*What this task involves*
Scan the entries below for the string "something" and copy every line where it turns up.

Collected data:
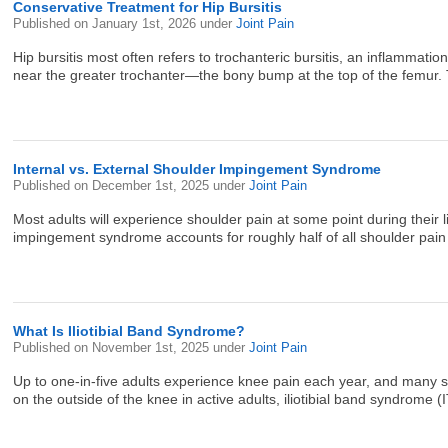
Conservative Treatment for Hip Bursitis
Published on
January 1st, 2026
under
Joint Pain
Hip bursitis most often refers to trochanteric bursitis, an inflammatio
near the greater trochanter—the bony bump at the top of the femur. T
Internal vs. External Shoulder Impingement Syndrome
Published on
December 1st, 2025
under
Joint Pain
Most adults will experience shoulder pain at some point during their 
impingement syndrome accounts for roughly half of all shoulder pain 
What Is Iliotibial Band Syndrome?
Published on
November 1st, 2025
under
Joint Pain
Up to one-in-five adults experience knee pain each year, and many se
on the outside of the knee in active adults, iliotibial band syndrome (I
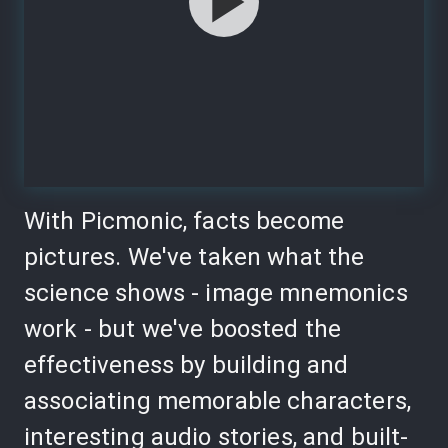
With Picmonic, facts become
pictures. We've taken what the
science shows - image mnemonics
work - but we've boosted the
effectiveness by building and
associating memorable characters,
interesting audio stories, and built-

==

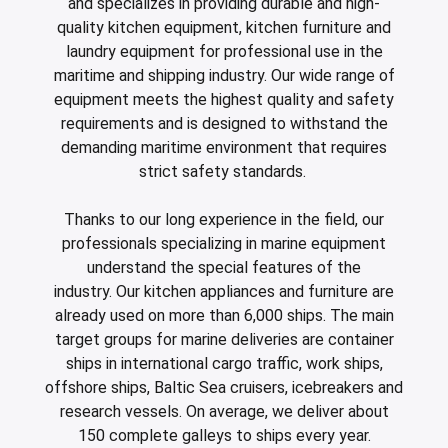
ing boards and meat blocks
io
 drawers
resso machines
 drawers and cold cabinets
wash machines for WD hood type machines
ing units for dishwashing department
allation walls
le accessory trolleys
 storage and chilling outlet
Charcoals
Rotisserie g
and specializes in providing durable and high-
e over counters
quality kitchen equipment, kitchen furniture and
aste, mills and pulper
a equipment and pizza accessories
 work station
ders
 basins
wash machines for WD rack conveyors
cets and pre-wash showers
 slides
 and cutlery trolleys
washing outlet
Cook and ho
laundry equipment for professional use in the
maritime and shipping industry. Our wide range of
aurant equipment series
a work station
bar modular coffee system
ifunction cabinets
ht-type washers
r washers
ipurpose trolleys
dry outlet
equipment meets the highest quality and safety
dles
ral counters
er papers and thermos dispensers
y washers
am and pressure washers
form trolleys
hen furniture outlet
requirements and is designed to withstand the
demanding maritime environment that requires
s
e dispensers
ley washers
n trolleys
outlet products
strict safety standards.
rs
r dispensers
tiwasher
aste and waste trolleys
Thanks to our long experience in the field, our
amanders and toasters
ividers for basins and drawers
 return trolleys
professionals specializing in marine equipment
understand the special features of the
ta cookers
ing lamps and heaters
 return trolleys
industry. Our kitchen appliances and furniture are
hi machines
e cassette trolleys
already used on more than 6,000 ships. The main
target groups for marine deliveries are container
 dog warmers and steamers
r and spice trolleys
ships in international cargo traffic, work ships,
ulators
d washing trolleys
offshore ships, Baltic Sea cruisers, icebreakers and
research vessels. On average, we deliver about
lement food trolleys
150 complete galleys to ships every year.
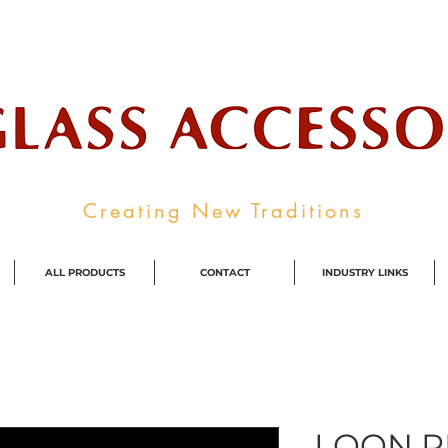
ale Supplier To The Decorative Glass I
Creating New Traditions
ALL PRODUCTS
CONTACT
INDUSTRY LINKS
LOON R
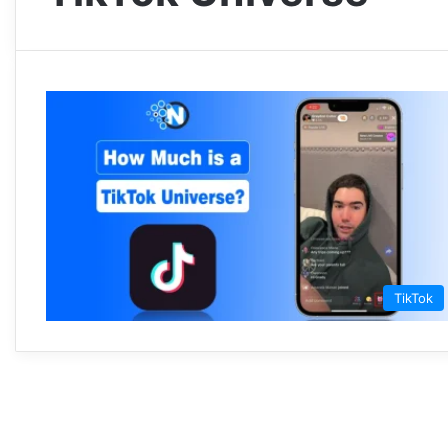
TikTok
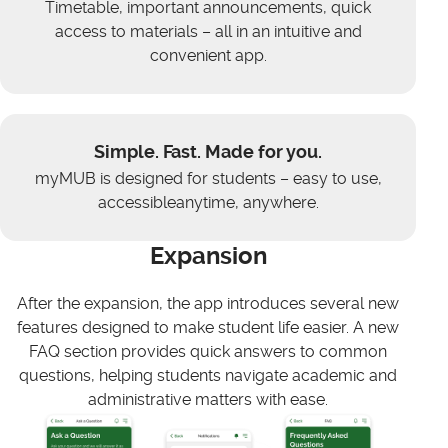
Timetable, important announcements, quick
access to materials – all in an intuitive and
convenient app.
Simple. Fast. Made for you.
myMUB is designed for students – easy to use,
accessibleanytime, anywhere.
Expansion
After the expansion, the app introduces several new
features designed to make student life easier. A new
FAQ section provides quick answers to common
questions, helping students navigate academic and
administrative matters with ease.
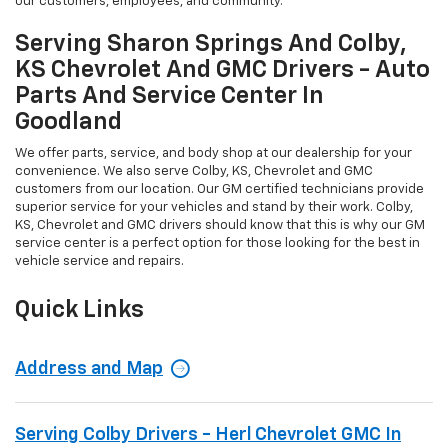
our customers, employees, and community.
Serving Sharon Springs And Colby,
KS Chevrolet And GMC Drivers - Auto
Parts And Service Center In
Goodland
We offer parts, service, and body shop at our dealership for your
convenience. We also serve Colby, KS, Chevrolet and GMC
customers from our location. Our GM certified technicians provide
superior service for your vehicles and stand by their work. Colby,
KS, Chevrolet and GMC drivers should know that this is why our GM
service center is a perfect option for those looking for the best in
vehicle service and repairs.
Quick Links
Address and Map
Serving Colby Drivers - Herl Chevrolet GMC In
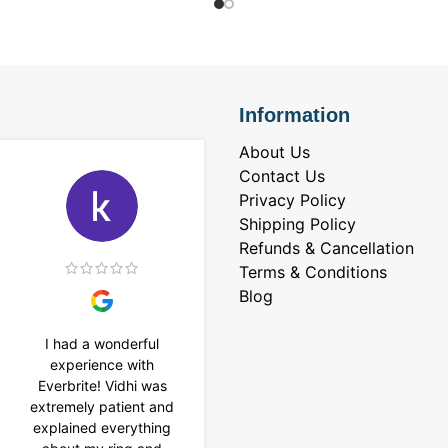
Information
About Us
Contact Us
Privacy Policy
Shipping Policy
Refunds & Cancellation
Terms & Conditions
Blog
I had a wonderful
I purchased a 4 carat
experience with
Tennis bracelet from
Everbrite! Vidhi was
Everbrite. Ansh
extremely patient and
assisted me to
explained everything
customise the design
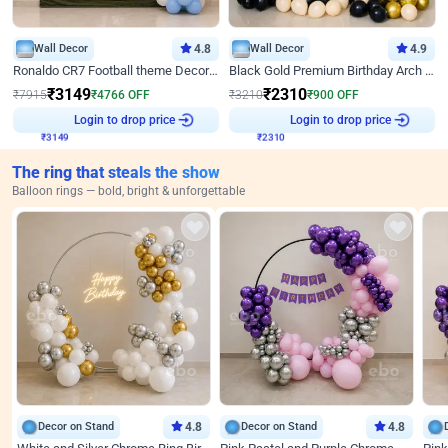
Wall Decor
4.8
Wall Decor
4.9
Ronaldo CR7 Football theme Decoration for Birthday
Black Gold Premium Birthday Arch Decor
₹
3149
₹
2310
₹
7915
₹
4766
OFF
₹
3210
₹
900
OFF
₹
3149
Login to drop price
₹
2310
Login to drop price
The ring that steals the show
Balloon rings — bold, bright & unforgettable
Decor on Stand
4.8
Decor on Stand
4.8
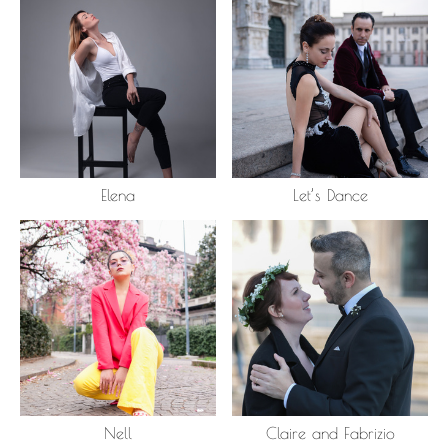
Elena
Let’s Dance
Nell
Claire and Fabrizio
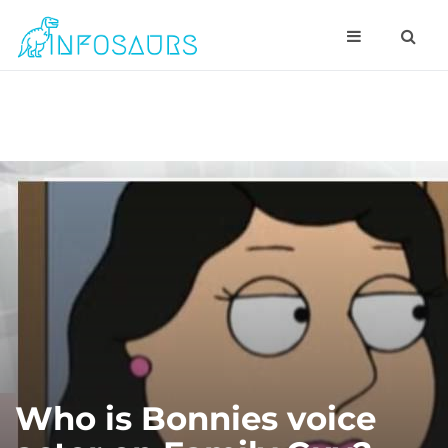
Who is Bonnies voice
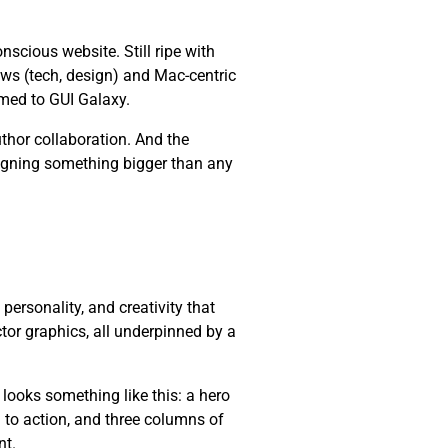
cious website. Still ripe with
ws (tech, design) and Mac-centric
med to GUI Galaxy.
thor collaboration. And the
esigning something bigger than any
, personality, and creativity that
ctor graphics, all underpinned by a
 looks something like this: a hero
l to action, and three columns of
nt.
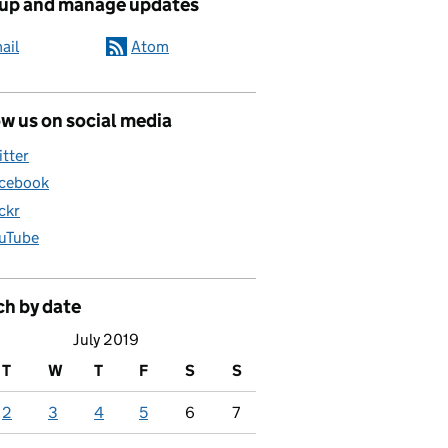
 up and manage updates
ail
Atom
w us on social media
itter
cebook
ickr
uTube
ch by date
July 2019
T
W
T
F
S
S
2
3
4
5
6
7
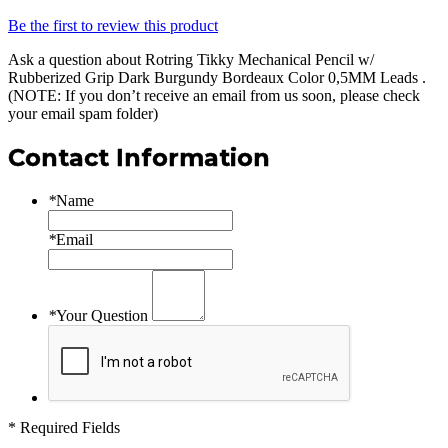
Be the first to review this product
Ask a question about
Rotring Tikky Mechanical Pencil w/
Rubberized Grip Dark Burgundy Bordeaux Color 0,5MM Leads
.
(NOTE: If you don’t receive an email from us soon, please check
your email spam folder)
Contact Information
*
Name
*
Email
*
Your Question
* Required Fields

*Exercise response*
esigning something bigger than any
 looks something like this: a hero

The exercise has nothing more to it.